> **TRY IT**
Among the entries that follow, find every line with the word "design" and list it.

> **DATA RECORDS**
——

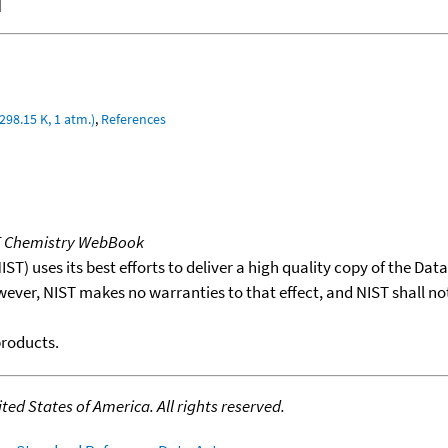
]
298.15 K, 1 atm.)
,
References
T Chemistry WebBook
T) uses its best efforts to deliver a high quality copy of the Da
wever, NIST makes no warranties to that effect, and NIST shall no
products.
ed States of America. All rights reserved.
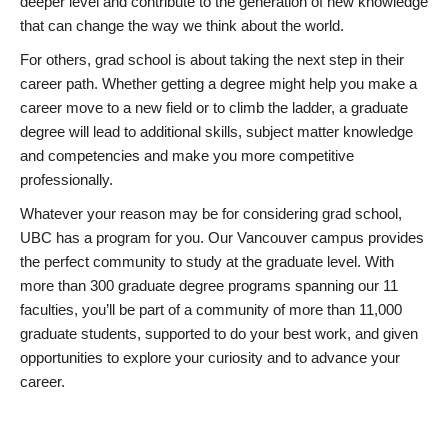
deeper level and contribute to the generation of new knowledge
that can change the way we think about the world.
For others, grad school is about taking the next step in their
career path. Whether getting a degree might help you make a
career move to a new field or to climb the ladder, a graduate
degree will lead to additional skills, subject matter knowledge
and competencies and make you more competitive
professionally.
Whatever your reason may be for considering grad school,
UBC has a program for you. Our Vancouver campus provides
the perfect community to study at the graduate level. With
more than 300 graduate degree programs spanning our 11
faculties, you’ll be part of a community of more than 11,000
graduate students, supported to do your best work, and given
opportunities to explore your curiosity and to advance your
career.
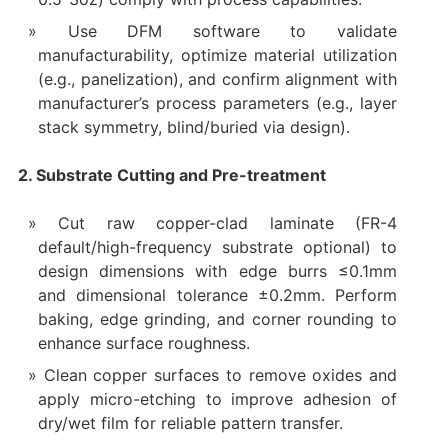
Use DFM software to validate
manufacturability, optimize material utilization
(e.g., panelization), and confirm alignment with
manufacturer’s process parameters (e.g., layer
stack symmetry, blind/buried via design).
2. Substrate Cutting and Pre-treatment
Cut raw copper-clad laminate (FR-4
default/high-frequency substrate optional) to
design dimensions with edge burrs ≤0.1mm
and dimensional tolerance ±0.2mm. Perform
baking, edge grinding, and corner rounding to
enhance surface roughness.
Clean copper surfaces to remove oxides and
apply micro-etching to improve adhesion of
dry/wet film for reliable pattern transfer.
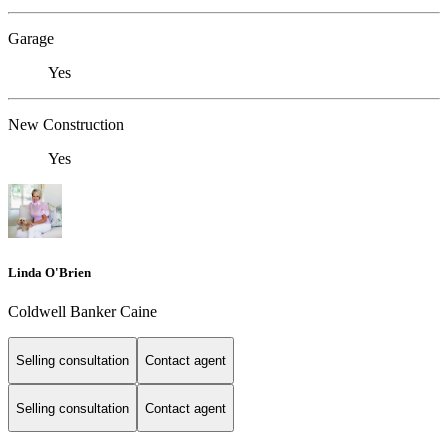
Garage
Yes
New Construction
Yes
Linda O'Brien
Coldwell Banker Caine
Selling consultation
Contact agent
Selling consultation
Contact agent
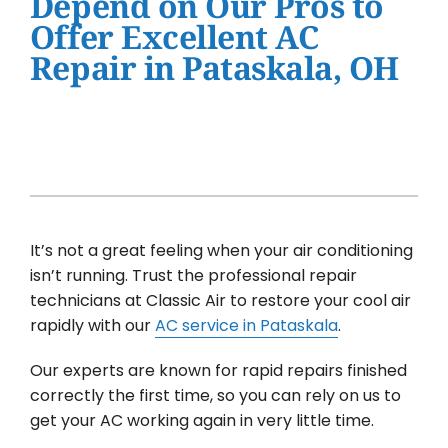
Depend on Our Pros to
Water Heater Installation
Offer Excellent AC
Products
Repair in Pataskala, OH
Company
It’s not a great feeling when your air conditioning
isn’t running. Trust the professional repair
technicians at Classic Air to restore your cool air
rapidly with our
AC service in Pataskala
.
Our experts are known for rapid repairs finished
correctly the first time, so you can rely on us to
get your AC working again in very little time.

——

> **ANSWER TO THIS TASK**
stack symmetry, blind/buried via design).
design dimensions with edge burrs ≤0.1mm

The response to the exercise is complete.